February 19th, 2026
January 2026 rental snapshot: a tighter start to the year for rent rolls
Industry News
Industry News

Australia’s rental market tightened again in February. The national vacancy rate fell to 1.1%, down from 1.2% in January, according to SQM Research’s latest data.
With fewer properties available to rent, prices continued to move up in many parts of the country. Nationally, average rents across houses and units reached $688 per week, up by 1.0% over the past month and 6.6% year-on-year. While the national trend remains upward, conditions vary across the capitals, with some markets still tightening and others beginning to stabilise.

Sydney’s vacancy rate fell to 1.3% in February, down from 1.5% in January, signalling tighter rental supply across the city.
Rents continue to trend higher as a result. The average combined rent reached $906 per week, rising by 0.5% over the past month and 7.3% over the past year. House rents remain the strongest driver, averaging $1,145 per week with 9.2% annual growth.
Melbourne’s vacancy rate edged down slightly to 1.6% in February, compared with 1.7% in January, showing a gradual tightening in rental supply.
Combined rents now average $678 per week, up by 0.8% over the past month and 5.0% over the past year. Growth remains steady across both houses and units as demand continues to absorb available stock.

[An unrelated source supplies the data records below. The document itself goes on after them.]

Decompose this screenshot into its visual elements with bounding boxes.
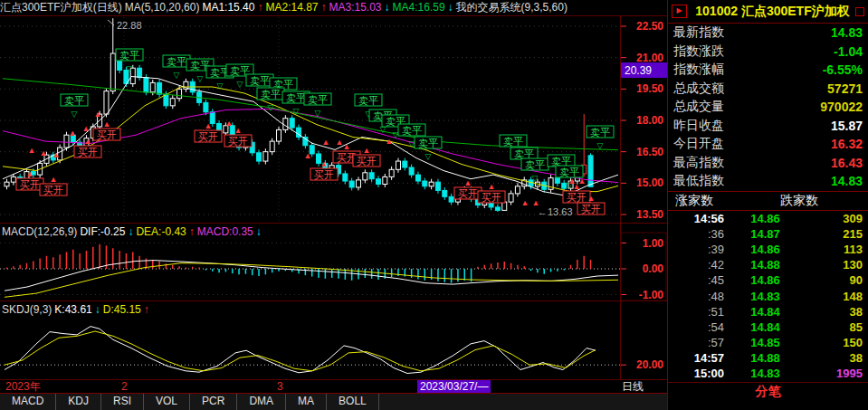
tick-time: :45	[673, 273, 724, 287]
field-label: 今日开盘	[673, 136, 831, 152]
svg-text:▲: ▲	[587, 194, 596, 203]
quote-field-row: 最新指数14.83	[668, 24, 868, 43]
field-value: 57271	[827, 81, 863, 96]
svg-text:▽: ▽	[127, 64, 133, 73]
tick-list[interactable]: 14:5614.86309:3614.87215:3914.86113:4214…	[668, 211, 868, 382]
svg-text:卖平: 卖平	[551, 156, 571, 167]
advancers-label: 涨家数	[675, 193, 713, 209]
svg-text:▲: ▲	[343, 142, 351, 151]
svg-text:买开: 买开	[228, 136, 248, 147]
svg-text:▽: ▽	[268, 103, 274, 112]
svg-text:▲: ▲	[103, 119, 111, 129]
field-value: 16.32	[831, 137, 863, 151]
svg-text:▲: ▲	[363, 146, 371, 155]
tick-tab-label[interactable]: 分笔	[668, 382, 868, 402]
tick-price: 14.85	[724, 336, 806, 349]
svg-text:19.50: 19.50	[636, 82, 663, 95]
tick-row: :5714.85150	[668, 335, 868, 350]
tick-time: 14:57	[673, 351, 724, 365]
svg-text:18.00: 18.00	[636, 114, 663, 127]
quote-field-row: 总成交量970022	[668, 98, 868, 117]
indicator-tab-boll[interactable]: BOLL	[327, 394, 379, 410]
svg-text:▽: ▽	[315, 109, 321, 118]
tick-row: 14:5614.86309	[668, 211, 868, 226]
quote-field-row: 昨日收盘15.87	[668, 117, 868, 136]
skdj-indicator-chart[interactable]: 20.00	[0, 301, 667, 379]
tick-row: :4514.8690	[668, 272, 868, 288]
tick-time: :57	[673, 336, 724, 349]
svg-text:▲: ▲	[225, 119, 234, 128]
svg-text:1.00: 1.00	[643, 237, 664, 250]
quote-field-row: 今日开盘16.32	[668, 135, 868, 154]
field-label: 昨日收盘	[673, 118, 831, 134]
header-text: ↓	[385, 1, 390, 14]
svg-text:卖平: 卖平	[514, 148, 534, 159]
quote-field-row: 指数涨幅-6.55%	[668, 61, 868, 80]
svg-text:▲: ▲	[234, 126, 243, 135]
play-button[interactable]: ▶	[672, 5, 687, 18]
header-text: MA4:16.59	[393, 1, 445, 14]
tick-time: :42	[673, 258, 724, 272]
axis-date-label: 2	[121, 380, 128, 393]
tick-time: :54	[673, 320, 724, 334]
svg-text:16.50: 16.50	[636, 146, 663, 158]
indicator-tab-ma[interactable]: MA	[286, 394, 327, 410]
svg-text:▽: ▽	[293, 107, 300, 116]
tick-volume: 90	[806, 273, 863, 287]
field-label: 指数涨跌	[673, 43, 834, 60]
indicator-tab-macd[interactable]: MACD	[0, 394, 56, 410]
tick-price: 14.86	[724, 273, 806, 287]
header-text: MA2:14.87	[265, 1, 318, 14]
tick-volume: 150	[806, 336, 863, 349]
svg-text:▲: ▲	[40, 148, 48, 157]
svg-text:▲: ▲	[488, 182, 496, 191]
tick-row: 14:5714.8838	[668, 350, 868, 366]
svg-text:▲: ▲	[304, 151, 312, 160]
svg-text:买开: 买开	[567, 192, 587, 203]
svg-text:22.88: 22.88	[117, 20, 142, 31]
tick-row: :5414.8485	[668, 319, 868, 335]
tick-time: :48	[673, 290, 724, 303]
indicator-tab-pcr[interactable]: PCR	[190, 394, 237, 410]
tick-volume: 38	[806, 351, 863, 365]
field-value: 15.87	[831, 119, 863, 133]
decliners-label: 跌家数	[780, 193, 818, 209]
svg-text:卖平: 卖平	[261, 89, 281, 100]
field-value: 970022	[820, 100, 863, 114]
svg-text:22.50: 22.50	[636, 20, 663, 33]
tick-price: 14.88	[724, 351, 806, 365]
quote-field-row: 最高指数16.43	[668, 154, 868, 173]
tick-volume: 113	[806, 243, 863, 256]
indicator-tab-dma[interactable]: DMA	[237, 394, 286, 410]
svg-text:▲: ▲	[205, 121, 213, 130]
indicator-tab-kdj[interactable]: KDJ	[56, 394, 101, 410]
svg-text:卖平: 卖平	[250, 75, 270, 86]
tick-time: :36	[673, 227, 724, 241]
svg-text:0.00: 0.00	[643, 262, 664, 275]
tick-price: 14.83	[724, 367, 806, 380]
tick-row: :4814.83148	[668, 288, 868, 303]
period-label[interactable]: 日线	[622, 380, 644, 393]
field-label: 最新指数	[673, 24, 831, 41]
svg-text:▲: ▲	[28, 146, 36, 155]
svg-text:▲: ▲	[386, 137, 394, 146]
indicator-tab-rsi[interactable]: RSI	[101, 394, 144, 410]
field-value: -1.04	[834, 44, 863, 59]
tick-price: 14.86	[724, 243, 806, 256]
svg-text:买开: 买开	[78, 147, 98, 157]
quote-field-row: 最低指数14.83	[668, 172, 868, 191]
svg-text:▲: ▲	[322, 138, 330, 147]
svg-text:▲: ▲	[521, 198, 529, 207]
macd-indicator-chart[interactable]: 1.000.00-1.00	[0, 224, 667, 301]
svg-text:▲: ▲	[69, 129, 77, 138]
field-value: 16.43	[831, 156, 863, 170]
tick-volume: 309	[806, 212, 863, 225]
svg-text:▽: ▽	[217, 81, 224, 91]
tick-row: 15:0014.831995	[668, 366, 868, 381]
panel-toggle-icon[interactable]	[855, 7, 864, 16]
indicator-tab-vol[interactable]: VOL	[144, 394, 190, 410]
main-candlestick-chart[interactable]: 22.5021.0019.5018.0016.5015.0013.50卖平▽卖平…	[0, 15, 667, 224]
field-label: 最低指数	[673, 173, 831, 189]
quote-field-row: 指数涨跌-1.04	[668, 43, 868, 62]
tick-time: 14:56	[673, 212, 724, 225]
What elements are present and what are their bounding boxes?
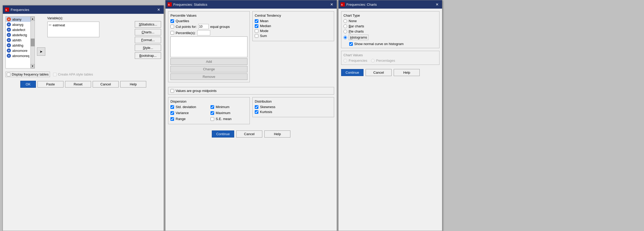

Brisbane remains one of the tightest rental markets in the country, with vacancy falling to 0.8% in February.
Limited supply continues to support rent growth. Combined rents sit at $730 per week, rising by 0.6% over the past month and 8.0% over the past year, with houses leading the gains.
Perth’s vacancy rate held at 0.6% in February, keeping it among the tightest rental markets in Australia.
Combined rents reached $797 per week, increasing by 1.3% over the past month and 5.5% over the past year as strong demand continues to meet limited supply.
Adelaide’s vacancy rate sits at 0.8% in February, slightly higher than a year ago but still indicating a very tight rental market.
Rent growth has been more moderate compared with other capitals. Combined rents average $637 per week, up by 0.3% over the past month and 2.8% over the past year.
Canberra’s vacancy rate improved to 1.1% in February, indicating slightly more rental supply compared with earlier in the year.
At the same time, rents have softened. Combined rents average $669 per week, down by 2.5% over the past year. Notably, house rents saw the largest adjustment, falling by 5.5% in the past year.
Darwin’s vacancy rate fell sharply to 0.6% in February, reflecting a tightening rental market.
Combined rents now average $673 per week, rising 1.9% over the past month and 12.7% over the past year, making it one of the strongest performing rental markets nationally.
Hobart’s vacancy rate remains extremely tight at 0.5%, despite a slight increase from January.
Rents continue to rise as a result. Combined rents average $591 per week, a strong 2.9% jump over the past month and 12.2% over the past year. Unit rents showed particularly strong growth, surging by 4.0% in the past month alone.
With the vacancy rate sitting so close to 1% nationally, rental supply is still very tight across most of the country.
For agencies, it’s more important than ever to closely monitor local market conditions in the months ahead. In tighter markets, the challenge is often managing such strong tenant demand. In markets that are starting to loosen, the focus may shift back to pricing strategy and keeping properties competitive.
Disclaimer: The information enclosed has been sourced from SQM Research and is provided for general information only. It should not be taken as constituting professional advice.
PropertyMe is not a financial adviser. You should consider seeking independent legal, financial, taxation or other advice to check how the information relates to your unique circumstances.